Martin v. Blakemore

52 Tenn. 50, 5 Heisk. 50, 1871 Tenn. LEXIS 231
CourtTennessee Supreme Court
DecidedMay 20, 1871
StatusPublished
Cited by6 cases

This text of 52 Tenn. 50 (Martin v. Blakemore) is published on Counsel Stack Legal Research, covering Tennessee Supreme Court primary law. Counsel Stack provides free access to over 12 million legal documents including statutes, case law, regulations, and constitutions.

Bluebook
Martin v. Blakemore, 52 Tenn. 50, 5 Heisk. 50, 1871 Tenn. LEXIS 231 (Tenn. 1871).

Opinion

Freeman, J.,

delivered the opinion of the Court.

The facts on which the questions for decision in this case are raised are as follows: William Martin and James Adams were administrators of the estate of Thomas Martin, deceased. William Martin and said Jas. Adams both died, and complainant, George W. Martin, was appointed administrator of said William, while the defendant, James B. Blakemore, was appointed the administrator of Adams. George W. Martin, as administrator of his father, the said William Martin, recovered, by decree of the Chancery Court at Dresden, the sum of $1,000 against said Blakemore, as administrator of Adams, at May Term, 1868, and also claims in his bill that, as such administrator, he has an un-liquidated claim against the estate of said Adams for about $10,000. This claim grows out of the following state of facts, as may be gathered from the record before us: The heirs and distributees of Thomas Martin filed a bill in the Chancery Court at Dresden, as we infer, before the year 1859, and certainly before [52]*52the death of William Martin, for an account, and to recover the distributive shares of said heirs.
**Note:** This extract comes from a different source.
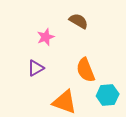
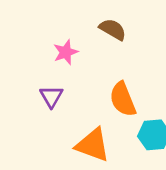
purple triangle: (36, 68) -> (51, 96), turned -30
On taking said account, it appears the Chancellor gave a decree in favor of G. W. Martin in said cause for the sum of $1,000 against Blakemore as administrator of Adams; and also gave a joint decree against George W. Martin as administrator of William Martin, and said Blakemore as administrator of Adams, in favor of the other distributees, for a sum of near $10,000, •which last sum is alleged to have been paid by George W. Martin, administrator of William Martin, deceased, after the rendition of said decree in favor of the dis-tributees, to said distributees, at various times, about the first of the year 1870.

It seems that Adams had received the larger portion of the assets of the estate of Thomas Martin, and, as between himself and his co-administrator, ought to have paid the amount recovered by the distributees of Thomas Martin.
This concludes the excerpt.